As of 2009, there were 21.9 million military veterans living in the United States, according to the U.S. Census Bureau. Although Veterans Day is set aside to honor the nation's soldiers, many civilians look for other ways to express their appreciation. If you're interested in writing a letter to a veteran, there are a few tips to help you accomplish the task.
Identify a veteran. If you know a veteran through work, church or some other organization, obtain his name and address. If you don't know a specific veteran, contact your state's Department of Veteran Affairs and ask for procedures on how to send a letter of gratitude to a veteran. You can also go online to research organizations such as Operation Gratitude (opgratitude.com) that have a list of veterans to whom they send letters.
Practice writing the letter several times, jotting down what you want to say. Keep the letter positive and thank the veteran for his service to the country and how that service made you feel as an American. Write the final letter using your practice letter as reference. Sign and date the letter.
Proofread your letter for spelling errors and for clarity. If you made a mistake, rewrite the letter until there are no errors. Include your name and address in the body of the letter to personalize what you've written.
Confirm the address where you are sending the letter and write it on the front of the envelope. Double check to ensure that you've written the correct address.
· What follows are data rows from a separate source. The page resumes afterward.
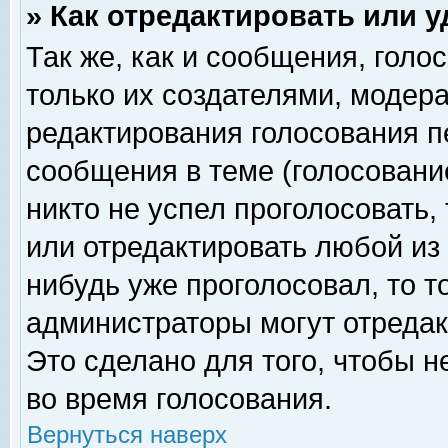
» Как отредактировать или 
Так же, как и сообщения, голо
только их создателями, модер
редактирования голосования п
сообщения в теме (голосование
никто не успел проголосовать,
или отредактировать любой из 
нибудь уже проголосовал, то 
администраторы могут отредак
Это сделано для того, чтобы 
во время голосования.
Вернуться наверх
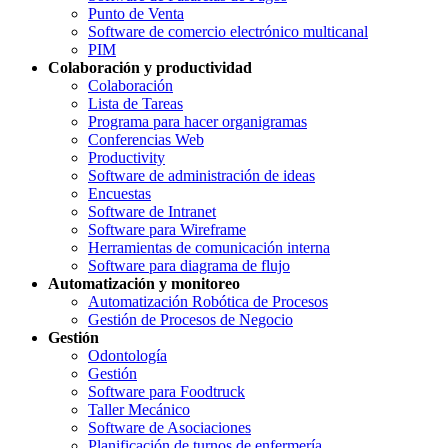
Punto de Venta
Software de comercio electrónico multicanal
PIM
Colaboración y productividad
Colaboración
Lista de Tareas
Programa para hacer organigramas
Conferencias Web
Productivity
Software de administración de ideas
Encuestas
Software de Intranet
Software para Wireframe
Herramientas de comunicación interna
Software para diagrama de flujo
Automatización y monitoreo
Automatización Robótica de Procesos
Gestión de Procesos de Negocio
Gestión
Odontología
Gestión
Software para Foodtruck
Taller Mecánico
Software de Asociaciones
Planificación de turnos de enfermería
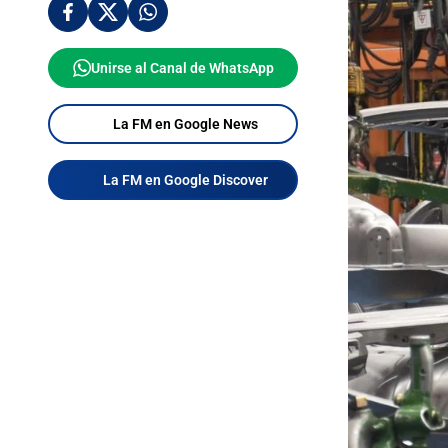
Unirse al Canal de WhatsApp
La FM en Google News
La FM en Google Discover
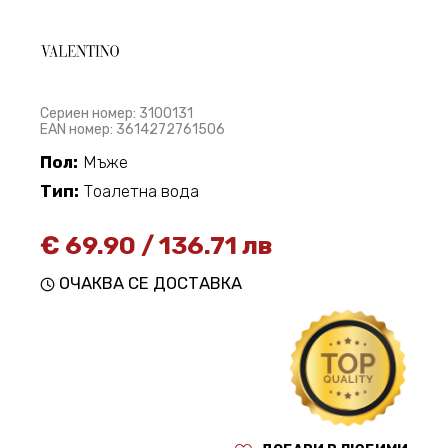
Сериен номер: 3100131
EAN номер: 3614272761506
Пол:
Мъже
Тип:
Тоалетна вода
€
69.90
/
136.71 лв
ОЧАКВА СЕ ДОСТАВКА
Include your return address on the top left of the envelope.
Mail the letter and choose certified mail or delivery confirmation service at the post office.
If friends, relatives or colleagues also want to send letters, include their letters in a large envelope with yours and mail them as one package.
Avoid writing about religion, death, killing or politics. Avoid any controversial personal beliefs.
Do not send care package items with the letter.